Un gros plan sur un dentier en or, une tresse rose qui vole dans la brise, et la nuit terreuse traversée par des bicyclettes dessinent les contours du township de Thokoza, à quelque trente kilomètres de Johannesburg. Tshepiso Mazibuko y est née en 1995. Elle fait partie des born-free, cette génération noire née après la fin de l’Apartheid à qui l’élection de Nelson Mandela en 1994 semblait promettre un avenir libre et égalitaire. Mais trois décennies après la fin de la ségrégation raciale, tous les symptômes et les inégalités créés par le régime raciste sont encore visibles. La notion de born-free a-t-elle véritablement un sens ? Dans le vent poussiéreux de Thokoza, le message est pourtant clair, cette liberté promise est toujours un leurre.

« Je ne comprendrai jamais ce mot. Être né·e born-free devrait vouloir dire être né·e sans l’héritage d’un trauma, qu’on n’aurait plus à s’inquiéter », soutient Tshepiso Mazibuko. La photographe vit et travaille sur cette terre, où l’urbanisme porte les traces de l’Apartheid, et où le chômage rampe. Son travail, Ho tshepa ntshepedi ya bontshepe, en français « croire en quelque chose qui ne viendra jamais », pense les conséquences politiques de ce concept. Elle raconte son histoire et celle de sa communauté dans des images fortes, presque intemporelles. « Ce travail est né de ma propre frustration en tant que personne noire sud-africaine. Étant née après l’Apartheid, on m’a promis beaucoup de choses, la réussite notamment. Mais je me suis rendu compte que ce n’était pas la réalité pour la plupart des enfants avec qui j’ai grandi », explique-t-elle.

© Tshepiso Mazibuko. Buyafuthi Hostel, 2017-2018, série Ho tshepa ntshepedi ya bontshepe. Avec l’aimable autorisation de l’artiste.
Un gros plan sur la bouche d'une personne noire qui porte une dentier en or.
© Tshepiso Mazibuko. All that glitters, Thokoza,2018, série Ho tshepa ntshepedi ya bontshepe. Avec l’aimable autorisation de l’artiste.

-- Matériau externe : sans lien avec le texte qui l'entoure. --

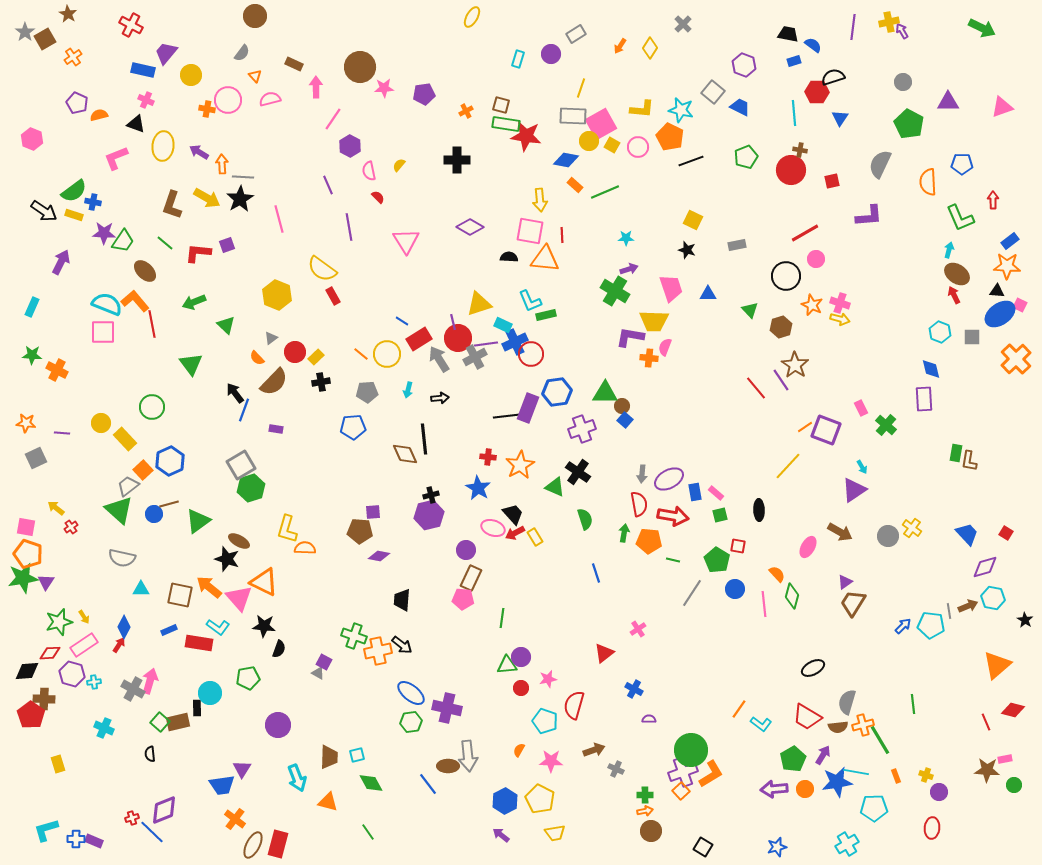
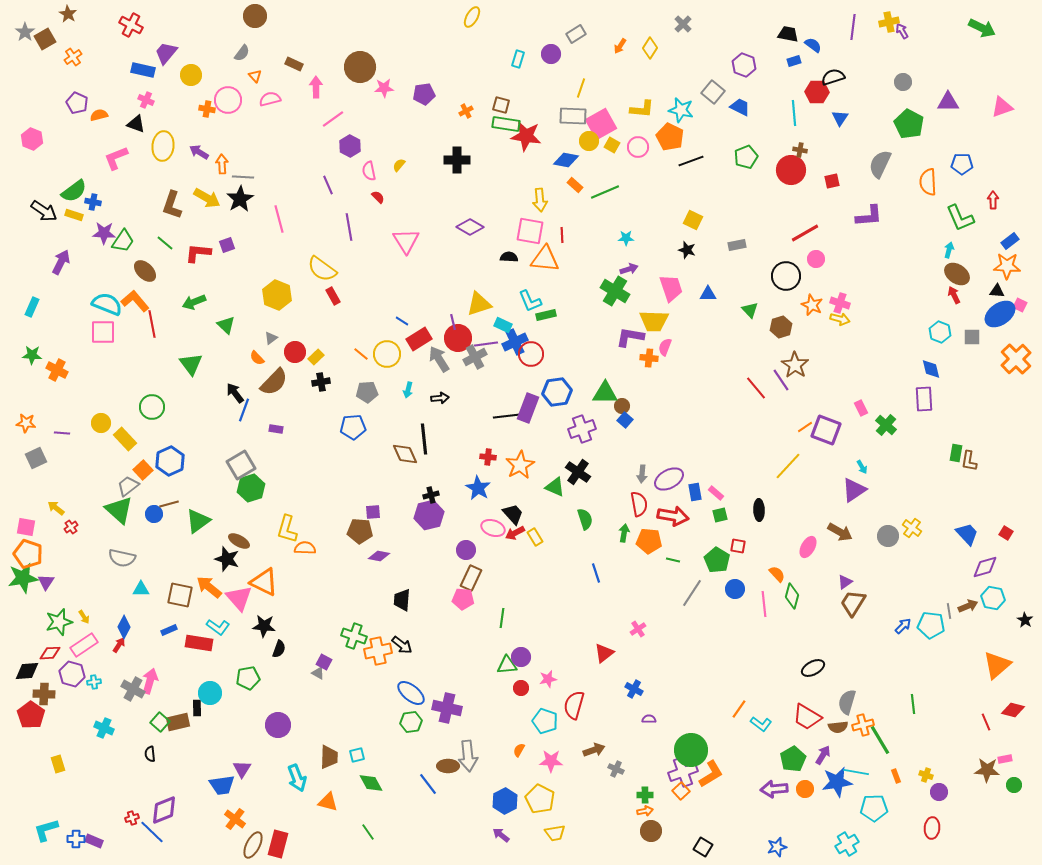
pink line at (333, 119): rotated 20 degrees clockwise
brown cross at (44, 699): moved 5 px up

Une génération vulnérable, entre espoir et déception

Les regards sont profonds, les visages tirés par la violence latente qui plane dans l’atmosphère, les rues sont sombres malgré le soleil tapant. Entre espoir d’un avenir meilleur et promesses déchues, la photographe Sud-Africaine dévoile les sentiments d’une génération vulnérable. Son approche introspective sur dix ans lui permet l’usage d’un langage visuel juste et approprié. Les portraits que Tshepiso Mazibuko dresse de sa communauté parlent pour elle. Ils sont empreints de frustration, de trauma, de responsabilité, de tristesse. « Ce projet traite de notre vision partagée, de l’intimité et de l’espoir dans un État qui n’inspire pas l’espoir. Certaines images sont faites pour évoquer des sentiments, d’autres pour donner un petit aperçu de notre vie. Parce qu’il s’agit de ma communauté, c’est là que je vis », ajoute la photographe.

Documenter cette vie et construire une archive précise et représentative du corps noir, c’est à cela que doit servir la photographie pour Tshepiso Mazibuko. « J’espère aussi qu’elle raconte une histoire de résilience, une histoire humaine qui montre que les personnes des périphéries sont importantes », confie-t-elle. Le travail de l’autrice a cette volonté de confronter la démocratie sud-africaine face à ses contradictions, face au recul des opportunités, et face à la propagation des addictions. « Allez voir dans les townships, la misère. On ne peut pas célébrer le fait d’être né·es born-free, car il n’y a rien à célébrer », affirme l’artiste. Si la photographie est subjective pour Tshepiso Mazibuko, elle permet d’identifier un certain moment, un moment déjà passé. « Le fait que mes images existent signifie qu’elles servent un objectif, peu importe ce que je dis », conclut-elle.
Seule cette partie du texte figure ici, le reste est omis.